Many psychologists note the fact that if the child initially had discussions about what it means to live and what it means to die, then he looks at these two categories quite simply. The child knows that death is inevitable and can easily endure being in the cemetery. He understands the reason that everyone cries and mourns and understands that this is inevitable.

Due to its age characteristics, the psyche of the child is prone to active associations. This means that the child can quickly adapt to the environment and can instantly create positive and negative images in his head.

That is, a child at a conscious age who attended the funeral may, until the end of her days, develop a negative attitude related to this event. No psychologist will give a reliable forecast as to how the trip to the cemetery for one or another baby will go.
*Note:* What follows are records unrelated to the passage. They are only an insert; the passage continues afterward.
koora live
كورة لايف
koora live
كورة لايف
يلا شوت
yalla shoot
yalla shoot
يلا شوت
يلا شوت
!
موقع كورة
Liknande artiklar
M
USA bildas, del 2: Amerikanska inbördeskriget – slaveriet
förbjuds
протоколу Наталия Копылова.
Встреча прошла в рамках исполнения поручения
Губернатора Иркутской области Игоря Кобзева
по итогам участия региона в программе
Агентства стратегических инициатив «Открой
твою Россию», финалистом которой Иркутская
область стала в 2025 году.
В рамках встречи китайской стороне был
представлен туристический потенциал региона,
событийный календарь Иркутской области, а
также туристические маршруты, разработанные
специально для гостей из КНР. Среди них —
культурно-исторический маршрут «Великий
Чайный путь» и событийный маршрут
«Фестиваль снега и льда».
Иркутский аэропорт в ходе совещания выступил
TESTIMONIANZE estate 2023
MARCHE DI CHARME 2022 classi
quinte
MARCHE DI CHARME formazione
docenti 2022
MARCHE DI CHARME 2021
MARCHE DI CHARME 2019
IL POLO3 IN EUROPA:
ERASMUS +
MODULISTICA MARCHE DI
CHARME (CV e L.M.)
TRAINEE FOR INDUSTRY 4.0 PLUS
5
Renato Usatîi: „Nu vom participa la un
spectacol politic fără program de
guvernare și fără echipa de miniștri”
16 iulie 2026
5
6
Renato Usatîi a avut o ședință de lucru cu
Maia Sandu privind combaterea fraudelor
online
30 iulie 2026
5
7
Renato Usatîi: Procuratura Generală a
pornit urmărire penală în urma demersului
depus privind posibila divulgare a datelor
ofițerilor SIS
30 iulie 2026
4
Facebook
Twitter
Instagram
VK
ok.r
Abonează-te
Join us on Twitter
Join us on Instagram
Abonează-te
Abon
Can I take children to the cemetery? Psychologists recommend taking into account the child's age and his psychological state, making such a decision. Of course, many parents believe that a one-year-old child will not feel discomfort from the fact that there are grieving people around him. On the one hand, they are right, since all children react to such trips differently. On the other hand, no one is immune from emotional upheavals, and even adults experience discomfort in the cemetery.
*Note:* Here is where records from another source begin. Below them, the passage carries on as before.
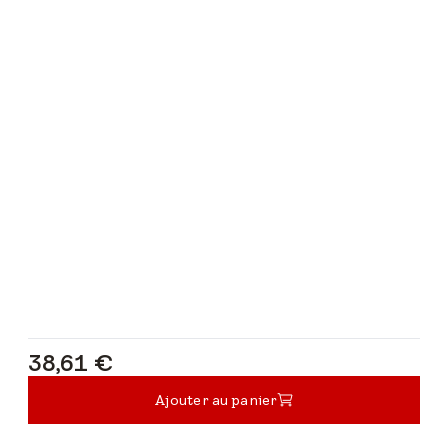
38,61 €
38,61 €
Ajouter au panier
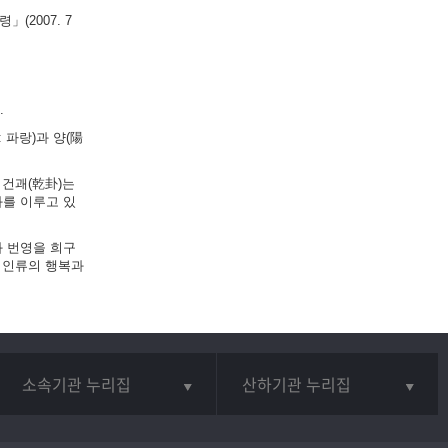
(2007. 7
.
 파랑)과 양(陽
 건괘(乾卦)는
화를 이루고 있
와 번영을 희구
 인류의 행복과
소속기관 누리집
산하기관 누리집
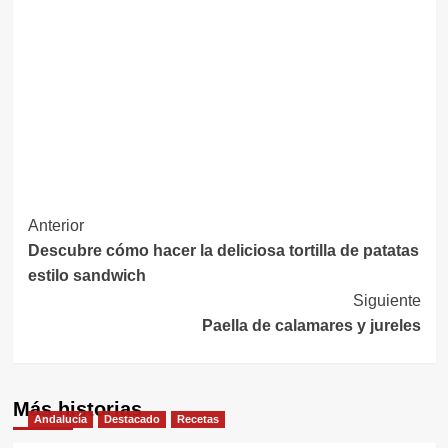
Navegación
Anterior
Descubre cómo hacer la deliciosa tortilla de patatas
de
estilo sandwich
entradas
Siguiente
Paella de calamares y jureles
Más historias
Andalucía
Destacado
Recetas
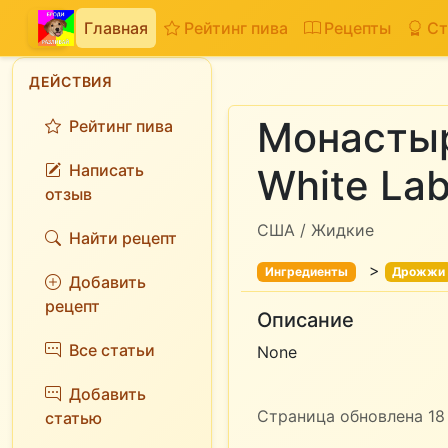
Главная
Рейтинг пива
Рецепты
Ст
ДЕЙСТВИЯ
Монастыр
Рейтинг пива
Написать
White La
отзыв
США / Жидкие
Найти рецепт
>
Ингредиенты
Дрожжи
Добавить
рецепт
Описание
Все статьи
None
Добавить
Страница обновлена 18 
статью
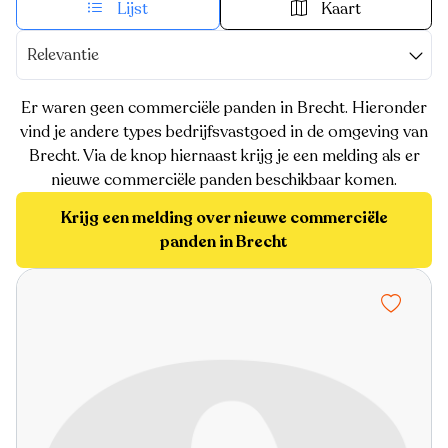
Lijst
Kaart
Relevantie
Er waren geen commerciële panden in Brecht. Hieronder
vind je andere types bedrijfsvastgoed in de omgeving van
Brecht. Via de knop hiernaast krijg je een melding als er
nieuwe commerciële panden beschikbaar komen.
Krijg een melding over nieuwe commerciële
panden in Brecht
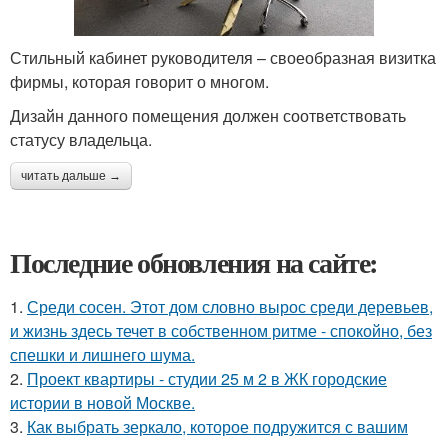
Стильный кабинет руководителя – своеобразная визитка
фирмы, которая говорит о многом.
Дизайн данного помещения должен соответствовать
статусу владельца.
читать дальше →
Последние обновления на сайте:
1.
Среди сосен. Этот дом словно вырос среди деревьев,
и жизнь здесь течет в собственном ритме - спокойно, без
спешки и лишнего шума.
2.
Проект квартиры - студии 25 м 2 в ЖК городские
истории в новой Москве.
3.
Как выбрать зеркало, которое подружится с вашим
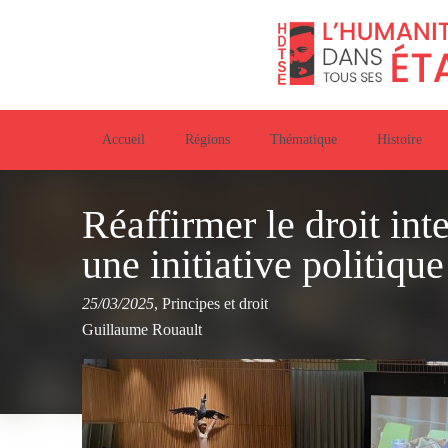
Accueil
Régions
Thématique
Histoire
Réaffirmer le droit int
une initiative politiqu
25/03/2025
,
Principes et droit
Guillaume Rouault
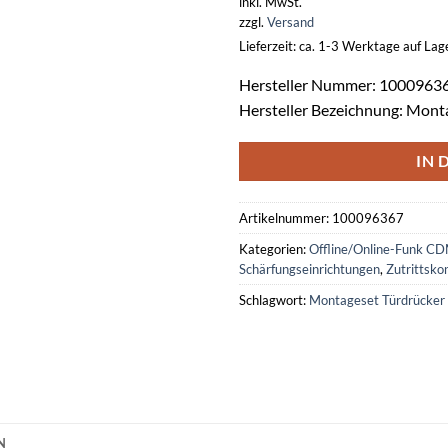
inkl. MwSt.
zzgl.
Versand
Lieferzeit: ca. 1-3 Werktage auf La
Hersteller Nummer: 1000963
Hersteller Bezeichnung: Mo
IN 
Artikelnummer:
100096367
Kategorien:
Offline/Online-Funk C
Schärfungseinrichtungen
,
Zutrittsko
Schlagwort:
Montageset Türdrück
N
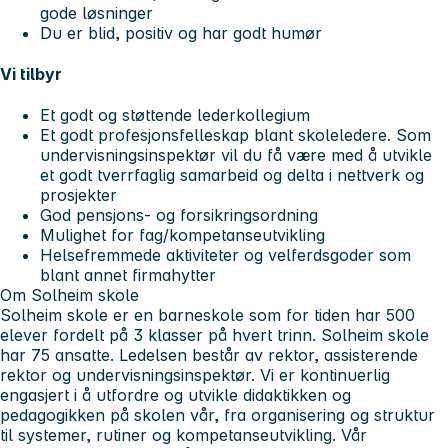
gode løsninger
Du er blid, positiv og har godt humør
Vi tilbyr
Et godt og støttende lederkollegium
Et godt profesjonsfelleskap blant skoleledere. Som
undervisningsinspektør vil du få være med å utvikle
et godt tverrfaglig samarbeid og delta i nettverk og
prosjekter
God pensjons- og forsikringsordning
Mulighet for fag/kompetanseutvikling
Helsefremmede aktiviteter og velferdsgoder som
blant annet firmahytter
Om Solheim skole
Solheim skole er en barneskole som for tiden har 500
elever fordelt på 3 klasser på hvert trinn. Solheim skole
har 75 ansatte. Ledelsen består av rektor, assisterende
rektor og undervisningsinspektør. Vi er kontinuerlig
engasjert i å utfordre og utvikle didaktikken og
pedagogikken på skolen vår, fra organisering og struktur
til systemer, rutiner og kompetanseutvikling. Vår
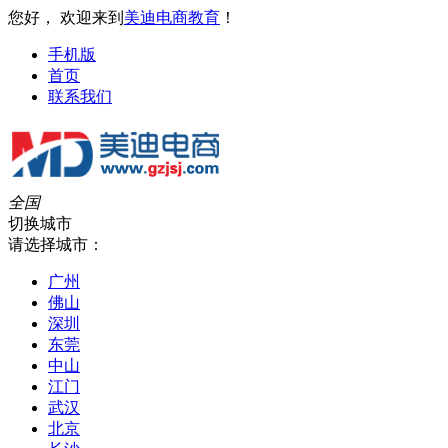
您好， 欢迎来到
美迪电商教育
！
手机版
首页
联系我们
全国
切换城市
请选择城市：
广州
佛山
深圳
东莞
中山
江门
武汉
北京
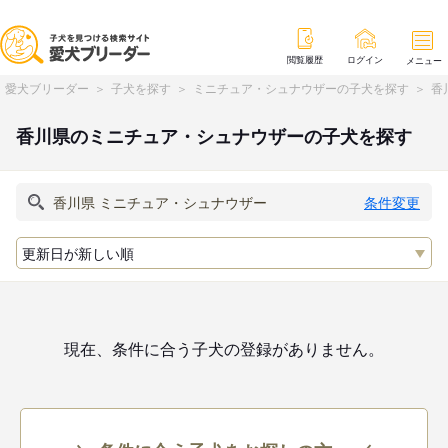
閲覧履歴
ログイン
メニュー
愛犬ブリーダー
子犬を探す
ミニチュア・シュナウザーの子犬を探す
香
香川県のミニチュア・シュナウザーの子犬を探す
条件変更
現在、条件に合う子犬の登録がありません。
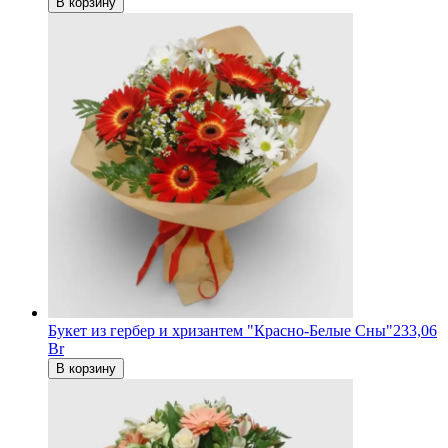
В корзину
Букет из гербер и хризантем "Красно-Белые Сны"
233,06
Br
В корзину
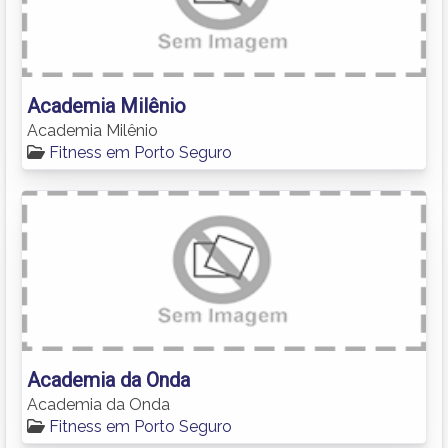
Academia Milênio
Academia Milênio
Fitness em Porto Seguro
Academia da Onda
Academia da Onda
Fitness em Porto Seguro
Can children attend funerals when they reach a conscious age? The question is very controversial. In some children, the worldview is practically formed by the age of ten, in others it is formed at the age of adolescence. Everything is individual - psychologists say. But it’s not worth the risk, especially if there is an opportunity to protect the child from nervous shocks.

Can a child go to the cemetery? What to do if necessary

If visits to the cemetery cannot be avoided, then it is worth protecting the child from excessive nervous shocks. Next to him should be one of the relatives. The child does not need to be present at the funeral of a relative, you can protect him from this procedure. Children cannot always understand why the body lying in the coffin is no longer his own person. This misunderstanding can cause various mental deviations.

If we are already talking about the conscious choice of the child to visit the cemetery, it is worthwhile to conduct an explanatory conversation with him before going there. It is important not to leave the baby alone after such a trip and carefully monitor his emotional state.

Can a child go to the cemetery himself? Undesirable, Many of its visitors have a desire to honor the blessed memory of the deceased by drinking alcohol, and such an event does not teach the child decency and a healthy lifestyle.

It is worth noting that until a certain age, his conscious state - it is better not to take a child to the cemetery. If you can’t avoid a hike, you should weigh the pros and cons once again and protect the child from excessive emotional upheavals. Each child is individual and the approach to each should be individual. The main thing is the health of the living, especially the children who are most vulnerable.